Holy crap. Really? It seems so casual, though I'm sure the decision wasn't made that way (I hope - I'm not reading the article). Would I want to have twins? Not particularly, but I don't imagine I could purposefully reduce one. On the other hand, if I were having fertility treatments and ended up with 8 babies, there is no way I think I could have all 8 babies. So maybe I'm just a hypocrite.

Nik-Nak said...

Hmmmmm well first off, I don't think I could do IVF. I am a big believer in just letting things happen and not toying with what is naturally supposed to be or not be. That being said I also don't question the twin reduction thing for other people. I mean, I am so Woman's Choice it's not even funny.
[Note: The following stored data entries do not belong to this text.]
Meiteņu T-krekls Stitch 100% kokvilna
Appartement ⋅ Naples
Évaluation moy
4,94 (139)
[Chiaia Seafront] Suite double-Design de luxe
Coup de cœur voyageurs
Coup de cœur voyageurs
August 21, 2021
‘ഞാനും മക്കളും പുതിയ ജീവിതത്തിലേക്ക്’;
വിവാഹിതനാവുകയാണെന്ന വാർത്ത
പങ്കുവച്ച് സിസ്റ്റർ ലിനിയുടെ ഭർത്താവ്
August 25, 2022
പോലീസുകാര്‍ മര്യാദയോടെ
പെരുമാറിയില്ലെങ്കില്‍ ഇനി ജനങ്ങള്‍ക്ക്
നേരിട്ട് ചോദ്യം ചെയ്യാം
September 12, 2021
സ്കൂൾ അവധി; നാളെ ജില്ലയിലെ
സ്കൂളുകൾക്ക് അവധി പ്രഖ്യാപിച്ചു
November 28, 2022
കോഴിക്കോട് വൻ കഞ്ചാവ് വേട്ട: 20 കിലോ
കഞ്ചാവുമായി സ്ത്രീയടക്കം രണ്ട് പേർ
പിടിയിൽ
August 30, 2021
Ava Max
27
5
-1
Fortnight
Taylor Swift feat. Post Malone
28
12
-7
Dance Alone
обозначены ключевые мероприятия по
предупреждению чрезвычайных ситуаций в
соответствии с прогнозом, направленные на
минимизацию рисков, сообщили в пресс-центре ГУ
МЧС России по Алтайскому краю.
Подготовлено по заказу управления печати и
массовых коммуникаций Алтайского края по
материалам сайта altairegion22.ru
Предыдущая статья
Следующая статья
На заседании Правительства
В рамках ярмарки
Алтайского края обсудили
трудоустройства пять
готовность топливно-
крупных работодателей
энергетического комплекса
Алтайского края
So while I see why some people do IVF and are totally justified in doing so, it would be hypocritical of me to say that their decision for twin reduction is bad.
If they can live with it then so can I is my view.

Anonymous said...

Long time reader / lurker deciding to post a comment for a change. I personally believe in doing whatever a person is comfortable with if you really want to have kids, but I don't believe in selective reductions etc. Hubby & I struggled to fall pregnant. We tried Clomid for a long, long time and were preparing to go the route of AI and possibly IVF if the AI failed. Lucky for us we tried a different doc & discovered all I needed was a trigger shot to make me ovulate. Huh. Anyway, the point is that because we were using fertility treatments & the chance of multiples was increased we had to discuss what we would do in that event. We'd be fine with twins, but I have to admit that trips or more would be a bit much. We agreed that if we went the IVF route we would never use more than 1-2 at a time, as we didn't want to terminate, and I would have donated any unused embryos as I can't imagine having them destroyed. I can't even begin to imagine what it must be like to make a decision like that, or tp have to selectively terminate, but I think if you are going the IVF route etc, don't implant more than what you'd be happy to carry to term and care for.

Jim said...

to me calling deciding to kill an unborn child WOMAN's CHOICE is the same as calling a slave owner's decision to kill a slave or a husband beating his wife MAN's CHOICE.

if you lived in the 1800s, would it be hypocrytical to say that the decision to kill a slave is bad? i mean a slave is not a real person and has no rights... right? MAN's CHOICE!

if you lived in the early 1900s, would it be hypocrytical to say your neighboor who beats his wife because he drinks too much is bad? i mean she is just a woman after all... MAN's CHOICE!

if you lived in afghanistan, would it be hypocrtical to say killing a female relative who dishonored the family by backing out of an arranged marraige is bad? i mean she is just a woman after all... MAN's CHOICE!